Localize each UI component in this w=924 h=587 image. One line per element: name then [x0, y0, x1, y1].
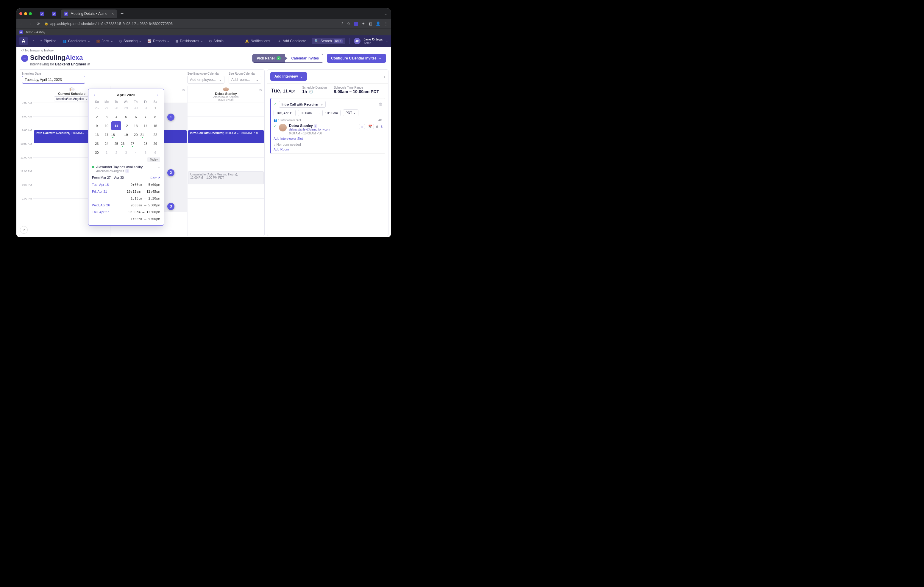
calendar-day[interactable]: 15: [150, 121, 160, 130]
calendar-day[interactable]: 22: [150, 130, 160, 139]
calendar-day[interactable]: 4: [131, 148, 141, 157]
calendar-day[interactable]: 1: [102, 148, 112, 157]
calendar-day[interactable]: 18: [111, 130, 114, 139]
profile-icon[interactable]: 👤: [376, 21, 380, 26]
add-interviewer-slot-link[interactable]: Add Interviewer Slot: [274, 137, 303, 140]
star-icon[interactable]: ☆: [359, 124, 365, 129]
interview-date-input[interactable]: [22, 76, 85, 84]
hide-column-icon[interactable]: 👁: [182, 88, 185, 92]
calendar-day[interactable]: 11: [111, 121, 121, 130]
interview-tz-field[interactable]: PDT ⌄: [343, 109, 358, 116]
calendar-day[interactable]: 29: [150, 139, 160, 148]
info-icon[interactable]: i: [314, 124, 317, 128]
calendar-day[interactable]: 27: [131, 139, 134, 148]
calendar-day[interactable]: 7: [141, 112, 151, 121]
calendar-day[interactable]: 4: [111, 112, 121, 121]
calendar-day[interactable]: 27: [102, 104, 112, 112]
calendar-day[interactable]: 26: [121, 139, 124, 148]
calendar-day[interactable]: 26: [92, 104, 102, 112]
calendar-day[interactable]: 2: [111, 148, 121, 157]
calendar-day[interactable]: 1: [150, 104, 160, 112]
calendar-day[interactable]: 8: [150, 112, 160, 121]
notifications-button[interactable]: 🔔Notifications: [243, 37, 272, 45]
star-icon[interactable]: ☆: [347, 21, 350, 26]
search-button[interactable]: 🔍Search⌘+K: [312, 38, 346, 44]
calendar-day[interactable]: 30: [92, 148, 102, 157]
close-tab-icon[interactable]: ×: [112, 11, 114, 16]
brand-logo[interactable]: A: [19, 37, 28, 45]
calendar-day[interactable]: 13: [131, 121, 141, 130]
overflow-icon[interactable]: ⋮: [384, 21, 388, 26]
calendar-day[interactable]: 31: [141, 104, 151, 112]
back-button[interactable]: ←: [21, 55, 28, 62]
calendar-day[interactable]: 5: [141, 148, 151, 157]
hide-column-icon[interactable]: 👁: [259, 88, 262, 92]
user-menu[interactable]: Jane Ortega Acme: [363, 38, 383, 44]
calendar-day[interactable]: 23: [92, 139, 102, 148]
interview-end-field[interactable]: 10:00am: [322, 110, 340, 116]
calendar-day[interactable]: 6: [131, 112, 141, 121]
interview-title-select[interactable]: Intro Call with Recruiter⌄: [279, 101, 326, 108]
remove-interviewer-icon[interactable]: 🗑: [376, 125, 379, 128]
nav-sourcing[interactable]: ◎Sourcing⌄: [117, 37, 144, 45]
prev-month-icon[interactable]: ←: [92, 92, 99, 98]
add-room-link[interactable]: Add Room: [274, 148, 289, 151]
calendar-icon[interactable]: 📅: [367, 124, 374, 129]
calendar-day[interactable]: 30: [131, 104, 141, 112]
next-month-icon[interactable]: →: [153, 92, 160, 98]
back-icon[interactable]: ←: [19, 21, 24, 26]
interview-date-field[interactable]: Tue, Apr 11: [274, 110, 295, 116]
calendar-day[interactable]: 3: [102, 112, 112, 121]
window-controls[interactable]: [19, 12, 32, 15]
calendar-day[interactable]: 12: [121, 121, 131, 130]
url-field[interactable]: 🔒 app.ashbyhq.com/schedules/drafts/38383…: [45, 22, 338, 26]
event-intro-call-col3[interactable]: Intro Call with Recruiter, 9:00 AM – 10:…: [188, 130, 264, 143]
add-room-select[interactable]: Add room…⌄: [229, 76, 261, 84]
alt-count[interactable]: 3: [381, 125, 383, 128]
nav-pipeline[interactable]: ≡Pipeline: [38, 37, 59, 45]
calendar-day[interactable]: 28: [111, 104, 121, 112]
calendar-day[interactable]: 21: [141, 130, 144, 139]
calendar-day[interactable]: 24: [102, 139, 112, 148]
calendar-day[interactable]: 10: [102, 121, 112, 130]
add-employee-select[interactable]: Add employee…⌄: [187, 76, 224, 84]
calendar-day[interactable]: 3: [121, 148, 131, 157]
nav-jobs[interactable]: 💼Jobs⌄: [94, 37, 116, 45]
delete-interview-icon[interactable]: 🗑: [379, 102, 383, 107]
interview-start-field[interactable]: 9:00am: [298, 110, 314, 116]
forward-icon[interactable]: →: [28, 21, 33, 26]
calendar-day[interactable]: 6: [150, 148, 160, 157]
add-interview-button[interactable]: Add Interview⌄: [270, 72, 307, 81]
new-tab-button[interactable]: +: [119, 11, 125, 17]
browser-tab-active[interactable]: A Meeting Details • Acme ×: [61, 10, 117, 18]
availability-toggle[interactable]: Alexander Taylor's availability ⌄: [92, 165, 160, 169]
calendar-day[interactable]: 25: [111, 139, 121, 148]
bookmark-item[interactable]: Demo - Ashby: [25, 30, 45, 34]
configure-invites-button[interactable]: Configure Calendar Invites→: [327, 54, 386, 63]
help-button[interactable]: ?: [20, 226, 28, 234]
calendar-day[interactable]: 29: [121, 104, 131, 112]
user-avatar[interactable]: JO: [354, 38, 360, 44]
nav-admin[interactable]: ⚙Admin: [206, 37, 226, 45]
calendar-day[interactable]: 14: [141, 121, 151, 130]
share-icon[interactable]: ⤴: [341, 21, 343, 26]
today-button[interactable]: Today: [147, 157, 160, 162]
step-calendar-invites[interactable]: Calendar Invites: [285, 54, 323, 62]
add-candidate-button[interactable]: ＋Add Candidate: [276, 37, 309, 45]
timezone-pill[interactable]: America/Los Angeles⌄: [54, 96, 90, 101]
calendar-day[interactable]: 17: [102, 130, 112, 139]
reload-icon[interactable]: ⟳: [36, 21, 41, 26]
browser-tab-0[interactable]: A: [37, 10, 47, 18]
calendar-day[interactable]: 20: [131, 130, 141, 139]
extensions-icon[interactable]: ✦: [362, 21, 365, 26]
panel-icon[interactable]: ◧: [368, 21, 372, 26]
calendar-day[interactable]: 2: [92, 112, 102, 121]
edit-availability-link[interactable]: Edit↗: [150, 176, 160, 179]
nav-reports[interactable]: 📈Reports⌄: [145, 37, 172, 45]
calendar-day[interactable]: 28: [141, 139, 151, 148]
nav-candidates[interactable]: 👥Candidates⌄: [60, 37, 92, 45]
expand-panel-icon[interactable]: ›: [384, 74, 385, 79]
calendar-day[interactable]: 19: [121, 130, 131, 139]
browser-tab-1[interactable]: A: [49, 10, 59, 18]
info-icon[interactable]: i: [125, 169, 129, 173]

* _Required action_
Within the listing above, each line containing "back" is counted once; report the total and nothing else.

* _Exercise solution_
2